Dataset entries:
********************
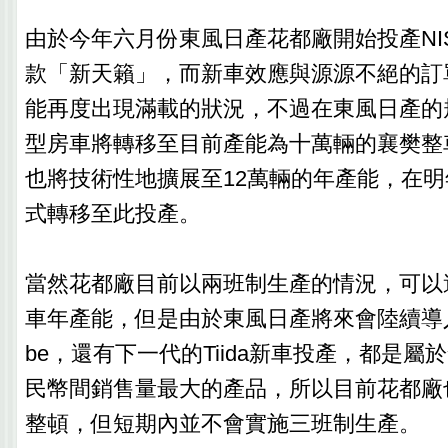
由於今年六月份東風日產花都廠開始投產NISSA
款「新天籟」，而新車效應與源源不絕的訂
能再度出現滿載的狀況，不過在東風日產的
型房車將轉移至目前產能為十萬輛的襄樊整
也將技術性地擴展至12萬輛的年產能，在
式轉移至此投產。
當然花都廠目前以兩班制生產的情況，可以
車年產能，但是由於東風日產將來會陸續導入包
be，還有下一代的Tiida新車投產，都是屬於
民幣間銷售量最大的產品，所以目前花都廠
整頓，但短期內並不會實施三班制生產。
********************
**PROBLEM DETAILS:**
Exact copies of the line with "當然花都廠目前以兩班制生產的情況，可以" and of every later line in the entries make up the whole answer.

**RESPONSE AREA:**
當然花都廠目前以兩班制生產的情況，可以
車年產能，但是由於東風日產將來會陸續導入包
be，還有下一代的Tiida新車投產，都是屬於
民幣間銷售量最大的產品，所以目前花都廠
整頓，但短期內並不會實施三班制生產。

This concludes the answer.